She turned to the mechanic.

“Are you in charge here?”

“Yes.”

“My father will pay you if you take me to him now. He will be very worried about me.”

“I bet he is.”

“You will be rewarded for your trouble, I promise.”

“Who is your father?” the mechanic asked.

Anja shifted in her seat.

“Who he is doesn’t matter. Take me to the German sector and I will be sure to have you rewarded.”

“Who is your father?”

Anja ignored the question and looked at Harris.

“You have a duty to protect me. You are a police officer and you have a duty.”

“I have no duty to you,” said Harris, the smile gone.

Anja looked at the boy, then back at the mechanic.

“I want to go home.” Her voice sounded weaker than she had expected, and she folded her hands in her lap and lowered her eyes.

The mechanic sighed deeply and ran the rag around the back of his neck before stuffing it into his pocket and looking at Harris.

“What time you off duty?”

“Eight. I’ve been on nights.”

The mechanic looked at the clock on the wall; it was twenty to eight.

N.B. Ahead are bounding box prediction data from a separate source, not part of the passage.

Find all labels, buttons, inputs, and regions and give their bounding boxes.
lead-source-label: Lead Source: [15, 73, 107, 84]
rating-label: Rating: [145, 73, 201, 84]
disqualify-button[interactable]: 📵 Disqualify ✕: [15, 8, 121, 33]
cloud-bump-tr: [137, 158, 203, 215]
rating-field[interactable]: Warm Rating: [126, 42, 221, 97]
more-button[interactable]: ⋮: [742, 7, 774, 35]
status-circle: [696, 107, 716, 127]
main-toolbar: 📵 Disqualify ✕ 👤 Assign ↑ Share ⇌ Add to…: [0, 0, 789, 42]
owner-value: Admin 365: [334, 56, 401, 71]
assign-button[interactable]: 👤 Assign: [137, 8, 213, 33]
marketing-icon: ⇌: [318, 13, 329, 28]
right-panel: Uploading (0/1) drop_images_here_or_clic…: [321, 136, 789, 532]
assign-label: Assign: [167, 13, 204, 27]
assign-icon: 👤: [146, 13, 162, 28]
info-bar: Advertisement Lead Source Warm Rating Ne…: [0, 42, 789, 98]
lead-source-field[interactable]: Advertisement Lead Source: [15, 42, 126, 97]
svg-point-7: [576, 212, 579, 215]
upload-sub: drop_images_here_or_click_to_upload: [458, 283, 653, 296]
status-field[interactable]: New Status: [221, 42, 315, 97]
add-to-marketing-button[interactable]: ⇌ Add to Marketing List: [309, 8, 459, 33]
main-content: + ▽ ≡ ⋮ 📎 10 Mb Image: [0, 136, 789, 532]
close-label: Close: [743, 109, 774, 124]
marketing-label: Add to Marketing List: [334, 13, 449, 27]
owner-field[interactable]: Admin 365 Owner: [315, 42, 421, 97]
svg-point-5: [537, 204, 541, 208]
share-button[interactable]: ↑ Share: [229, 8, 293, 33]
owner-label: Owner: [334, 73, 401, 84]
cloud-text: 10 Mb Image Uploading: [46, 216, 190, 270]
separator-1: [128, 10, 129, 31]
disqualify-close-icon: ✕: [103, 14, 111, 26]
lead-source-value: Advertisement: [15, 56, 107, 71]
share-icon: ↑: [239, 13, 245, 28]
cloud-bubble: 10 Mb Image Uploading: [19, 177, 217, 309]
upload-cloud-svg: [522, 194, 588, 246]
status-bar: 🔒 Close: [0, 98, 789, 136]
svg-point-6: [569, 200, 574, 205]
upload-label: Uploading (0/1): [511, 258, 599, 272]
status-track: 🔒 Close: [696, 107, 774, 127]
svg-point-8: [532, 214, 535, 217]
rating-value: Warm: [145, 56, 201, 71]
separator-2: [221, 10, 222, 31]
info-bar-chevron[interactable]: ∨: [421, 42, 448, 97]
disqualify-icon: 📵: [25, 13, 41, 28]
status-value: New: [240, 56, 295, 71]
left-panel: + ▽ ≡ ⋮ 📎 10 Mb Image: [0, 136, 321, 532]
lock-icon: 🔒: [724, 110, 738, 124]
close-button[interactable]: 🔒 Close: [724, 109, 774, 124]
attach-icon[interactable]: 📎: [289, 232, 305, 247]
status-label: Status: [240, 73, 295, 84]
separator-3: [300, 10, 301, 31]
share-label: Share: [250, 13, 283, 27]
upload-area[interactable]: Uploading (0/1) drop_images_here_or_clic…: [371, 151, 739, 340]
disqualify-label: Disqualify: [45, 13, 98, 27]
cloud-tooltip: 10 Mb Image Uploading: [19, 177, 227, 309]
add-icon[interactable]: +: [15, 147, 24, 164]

“You’d better go, come back later. I’ll have to have a think about what we should do.”

“It’s obvious, isn’t it?”

“She’s only a child.”

“Yeah, but”—Harris lifted a finger and almost pointed at Anja before dropping it again—“she’s a German.”

“I’ll have to have a think.”

“If the boss finds out we had her and we didn’t let him know—”

“Harris, go away and then come back, like I told you.”

“I’m only saying.”

“Go.”

Harris swigged back his tea and picked up his helmet from beside the heater. He stepped past Anja and opened the door, pushing the boy into the gap between it and the wall as he did so. He turned back to the mechanic before leaving.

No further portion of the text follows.